A crítica estética do filme precisa observar esses três adjetivos com que Isa é caracterizada. Primeiramente, o que ocorre de fato. Pressionada para ser monogâmica pelo namorado, o poliamor é desfeito e ela volta a morar com a mãe, com quem não se dá bem. Obviamente que se pode falar em tendência poliamorosa nas atitudes das pessoas. Sutis ou escancaradas. Tendências. Se isso se efetiva numa vida cotidiana são outros quinhentos. Além disso, há uma intensificação gradual, mas as mudanças profundas nos costumes predominantes ocorrem a partir do século 20, ou mais fortemente a partir da sua segunda metade. Ou seja, os apetrechos instagramáveis da geração "alguma coisa" desembocam apenas na explicitação de que ocorre uma oscilação binária entre anarquia relacional e fechamento monogâmico. O que Unicornios enfatiza, nesse sentido, é o velho sexo casual. Não com uma valoração essencialmente negativa, mas com uma instabilidade de luzes e penumbras do cenário de balada. Antes disso, há uma fotografia rosada na cama de Isa, a bissexual.

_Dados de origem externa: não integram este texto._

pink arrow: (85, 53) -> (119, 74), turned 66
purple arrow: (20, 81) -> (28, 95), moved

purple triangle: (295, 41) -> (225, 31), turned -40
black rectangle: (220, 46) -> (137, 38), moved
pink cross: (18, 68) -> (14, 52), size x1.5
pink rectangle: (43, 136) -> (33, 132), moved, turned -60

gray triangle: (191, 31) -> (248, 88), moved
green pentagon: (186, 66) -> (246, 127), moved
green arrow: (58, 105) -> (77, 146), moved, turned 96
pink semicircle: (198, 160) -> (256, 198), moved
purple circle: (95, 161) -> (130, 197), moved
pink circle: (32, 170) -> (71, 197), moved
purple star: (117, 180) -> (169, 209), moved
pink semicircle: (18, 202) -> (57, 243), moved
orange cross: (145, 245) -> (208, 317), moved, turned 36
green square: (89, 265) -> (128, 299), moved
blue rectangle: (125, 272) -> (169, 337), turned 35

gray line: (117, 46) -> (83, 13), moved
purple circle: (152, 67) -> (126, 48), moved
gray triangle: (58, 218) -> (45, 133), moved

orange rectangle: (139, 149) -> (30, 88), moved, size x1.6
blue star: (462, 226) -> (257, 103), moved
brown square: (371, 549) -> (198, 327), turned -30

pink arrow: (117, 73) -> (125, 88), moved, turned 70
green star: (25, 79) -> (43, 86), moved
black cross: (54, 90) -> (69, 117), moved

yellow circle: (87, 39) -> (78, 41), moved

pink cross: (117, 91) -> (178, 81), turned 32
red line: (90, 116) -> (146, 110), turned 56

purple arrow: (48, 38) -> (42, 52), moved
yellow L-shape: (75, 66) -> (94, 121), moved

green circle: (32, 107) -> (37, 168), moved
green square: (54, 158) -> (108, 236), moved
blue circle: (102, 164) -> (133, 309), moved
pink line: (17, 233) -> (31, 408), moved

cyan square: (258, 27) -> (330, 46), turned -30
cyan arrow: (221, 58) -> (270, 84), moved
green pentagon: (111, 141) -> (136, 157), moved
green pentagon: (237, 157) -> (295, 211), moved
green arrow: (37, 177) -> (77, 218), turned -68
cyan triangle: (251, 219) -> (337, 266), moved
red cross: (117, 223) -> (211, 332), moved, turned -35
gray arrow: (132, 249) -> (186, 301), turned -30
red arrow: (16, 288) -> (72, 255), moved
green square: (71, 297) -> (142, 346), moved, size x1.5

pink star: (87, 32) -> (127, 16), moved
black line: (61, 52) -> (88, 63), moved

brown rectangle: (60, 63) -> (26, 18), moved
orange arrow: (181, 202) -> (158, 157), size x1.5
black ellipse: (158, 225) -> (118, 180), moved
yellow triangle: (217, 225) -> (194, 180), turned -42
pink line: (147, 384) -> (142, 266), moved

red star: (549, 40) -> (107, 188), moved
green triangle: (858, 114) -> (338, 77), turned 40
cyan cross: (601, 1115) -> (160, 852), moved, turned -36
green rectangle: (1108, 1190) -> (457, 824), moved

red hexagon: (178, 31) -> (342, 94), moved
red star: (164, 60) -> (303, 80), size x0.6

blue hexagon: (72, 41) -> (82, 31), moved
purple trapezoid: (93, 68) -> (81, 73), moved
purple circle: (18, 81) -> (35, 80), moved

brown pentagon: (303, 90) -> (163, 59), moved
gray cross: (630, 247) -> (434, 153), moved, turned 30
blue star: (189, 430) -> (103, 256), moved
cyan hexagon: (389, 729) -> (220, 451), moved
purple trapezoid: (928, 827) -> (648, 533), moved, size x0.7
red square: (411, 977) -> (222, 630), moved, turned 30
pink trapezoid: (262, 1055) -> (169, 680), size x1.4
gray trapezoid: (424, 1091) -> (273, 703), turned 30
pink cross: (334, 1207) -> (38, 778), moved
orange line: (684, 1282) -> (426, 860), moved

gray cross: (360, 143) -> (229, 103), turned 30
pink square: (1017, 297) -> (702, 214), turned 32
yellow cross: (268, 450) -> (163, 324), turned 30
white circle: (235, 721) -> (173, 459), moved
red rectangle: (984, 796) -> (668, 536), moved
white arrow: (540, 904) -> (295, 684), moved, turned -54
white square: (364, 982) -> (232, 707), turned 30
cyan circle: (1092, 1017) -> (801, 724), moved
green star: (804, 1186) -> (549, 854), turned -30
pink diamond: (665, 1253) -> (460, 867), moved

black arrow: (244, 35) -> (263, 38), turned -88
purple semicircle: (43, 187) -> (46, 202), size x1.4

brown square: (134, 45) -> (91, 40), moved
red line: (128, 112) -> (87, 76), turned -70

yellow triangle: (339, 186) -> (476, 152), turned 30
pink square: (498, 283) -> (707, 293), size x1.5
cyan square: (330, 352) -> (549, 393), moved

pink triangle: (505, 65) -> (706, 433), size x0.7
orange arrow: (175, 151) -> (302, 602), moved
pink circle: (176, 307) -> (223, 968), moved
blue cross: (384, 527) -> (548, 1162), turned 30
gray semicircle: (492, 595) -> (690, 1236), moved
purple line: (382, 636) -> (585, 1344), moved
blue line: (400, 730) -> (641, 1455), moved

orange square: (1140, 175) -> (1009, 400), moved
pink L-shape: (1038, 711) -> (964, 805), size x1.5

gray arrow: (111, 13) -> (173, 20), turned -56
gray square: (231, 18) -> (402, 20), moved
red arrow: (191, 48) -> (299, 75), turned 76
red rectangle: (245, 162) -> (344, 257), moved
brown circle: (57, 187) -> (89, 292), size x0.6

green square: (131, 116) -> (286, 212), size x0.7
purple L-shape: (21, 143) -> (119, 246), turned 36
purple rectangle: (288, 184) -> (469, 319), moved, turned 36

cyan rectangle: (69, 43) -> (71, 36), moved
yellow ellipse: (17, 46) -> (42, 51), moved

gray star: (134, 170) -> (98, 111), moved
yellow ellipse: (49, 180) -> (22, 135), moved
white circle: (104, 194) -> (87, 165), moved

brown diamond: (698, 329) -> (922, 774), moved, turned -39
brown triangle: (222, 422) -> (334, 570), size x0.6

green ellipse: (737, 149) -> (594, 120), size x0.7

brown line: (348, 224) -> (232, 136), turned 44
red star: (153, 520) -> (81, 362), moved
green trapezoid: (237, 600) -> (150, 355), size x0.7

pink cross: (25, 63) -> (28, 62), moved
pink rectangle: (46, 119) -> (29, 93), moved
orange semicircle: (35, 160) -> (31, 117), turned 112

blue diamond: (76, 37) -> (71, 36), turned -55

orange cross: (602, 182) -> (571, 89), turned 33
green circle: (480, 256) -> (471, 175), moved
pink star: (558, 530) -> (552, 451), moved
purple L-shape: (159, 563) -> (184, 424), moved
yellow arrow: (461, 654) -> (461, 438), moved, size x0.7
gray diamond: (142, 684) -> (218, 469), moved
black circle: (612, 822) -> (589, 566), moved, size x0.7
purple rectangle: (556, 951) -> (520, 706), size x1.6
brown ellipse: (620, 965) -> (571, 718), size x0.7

Na gíria LGBT, unicórnio é uma pessoa que se relaciona ocasionalmente com casais. Esse conceito. de fato, já foi problematizado em textos teóricos por uma suposta coisificação que poderia haver em casais usando pessoas como se fosse um dildo. Generalização estranha, pois sempre há os casos concretos em que isso é apenas uma escolha de solteiro como outras. Curiosamente, o filme só se aproxima dessa definição quando há uma cena de ménage, embora talvez não se classifique o par em questão como um casal de fato.
Então, como Unicornios segue Isa de forma íntima e consegue ser um drama realista? A resposta se sintoniza com o tema das exposições artísticas em galerias arquitetônicas e digitais. Entre os adjetivos destacados de Isa, faltou a sinopse informar que é uma artista underground querendo enquadrar intimidades. Ela, no entanto, aproxima-se tanto dos corpos que fragmenta seus objetos como se fossem quebra-cabeças. Junto com isso, o desejo de criar perfis "cults" em redes sociais e voilà: um retrato afetivo e expositivo da socialização contemporânea, independente se é um adolescente ou um talvez um idoso. Aliás, o entusiasta, que se mostra cliente, é bem mais velho que ela. Nesse momento, o filme espelha a linha tênue entre formas de exposição, além de trazer a boa provocação para aqueles que juram que há uma barreira essencial entre a pornografia e o erotismo de pornô chique de festival.
E quanto às sinalizações de que Unicornios é um conto moralista? Certa amiga de Isa é que mais contribui com essa leitura, mas ela não estará lá para concluir seu raciocínio. A figura da mãe, sim, surge imponente, mas não é posicionada com nenhuma superioridade moral no retrato, havendo uma cumplicidade conflituosa. Aliás, num diálogo é comentado as diferenças nas ondas do movimento feminista.